### YOUR TASK
Copy the lines below that contain "Australian".

### EXERCISE INPUTS
BEGIN

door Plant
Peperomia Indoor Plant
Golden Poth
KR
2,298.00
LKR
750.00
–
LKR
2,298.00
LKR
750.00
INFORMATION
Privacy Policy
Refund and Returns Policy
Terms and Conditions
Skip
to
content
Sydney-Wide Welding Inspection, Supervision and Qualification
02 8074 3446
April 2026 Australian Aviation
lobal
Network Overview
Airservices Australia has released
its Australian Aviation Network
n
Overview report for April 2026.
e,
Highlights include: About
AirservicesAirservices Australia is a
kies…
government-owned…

END
BEGIN

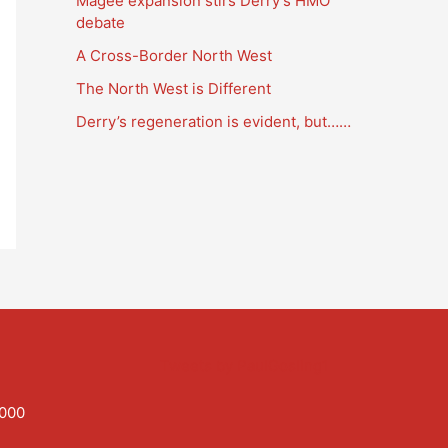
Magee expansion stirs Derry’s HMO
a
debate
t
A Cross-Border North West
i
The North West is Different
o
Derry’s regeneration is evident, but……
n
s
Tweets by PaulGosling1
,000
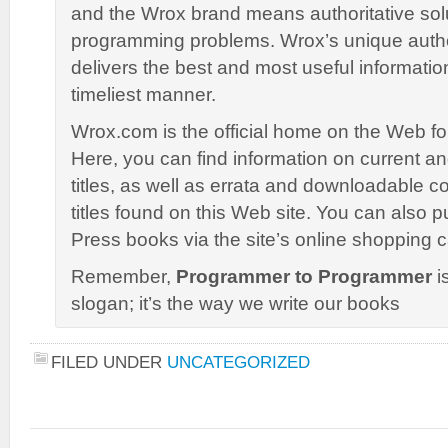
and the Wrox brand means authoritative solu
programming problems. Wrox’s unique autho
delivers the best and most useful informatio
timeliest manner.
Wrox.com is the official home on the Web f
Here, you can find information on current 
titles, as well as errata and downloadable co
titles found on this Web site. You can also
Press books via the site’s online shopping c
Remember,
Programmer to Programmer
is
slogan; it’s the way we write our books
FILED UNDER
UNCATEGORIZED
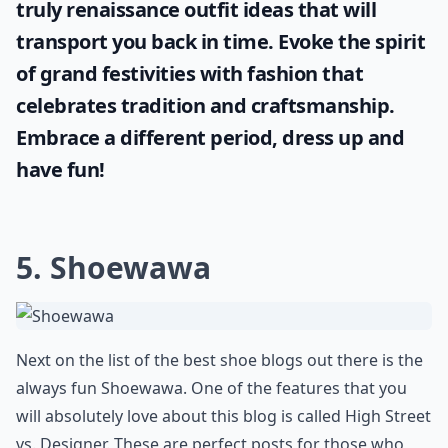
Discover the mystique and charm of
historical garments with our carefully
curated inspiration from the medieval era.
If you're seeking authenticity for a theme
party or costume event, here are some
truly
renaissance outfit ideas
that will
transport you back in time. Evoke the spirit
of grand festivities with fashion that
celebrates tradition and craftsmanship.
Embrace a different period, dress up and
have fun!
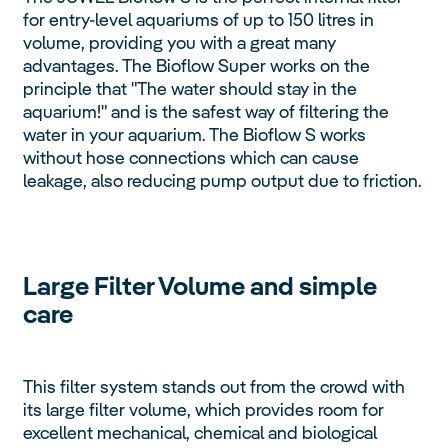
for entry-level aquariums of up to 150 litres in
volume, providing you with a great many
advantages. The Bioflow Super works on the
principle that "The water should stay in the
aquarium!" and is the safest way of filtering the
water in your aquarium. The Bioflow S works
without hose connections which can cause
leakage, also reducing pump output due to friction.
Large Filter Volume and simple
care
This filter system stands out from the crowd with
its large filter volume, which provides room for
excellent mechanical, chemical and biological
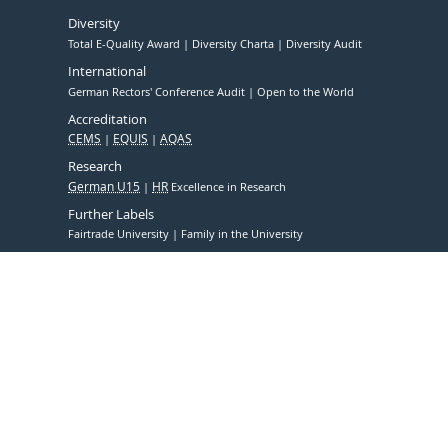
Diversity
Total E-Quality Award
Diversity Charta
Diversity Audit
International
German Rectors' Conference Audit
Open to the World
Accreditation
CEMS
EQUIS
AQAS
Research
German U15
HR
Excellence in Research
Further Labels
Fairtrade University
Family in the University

END

### RESPONSE TO THIS TASK
April 2026 Australian Aviation
its Australian Aviation Network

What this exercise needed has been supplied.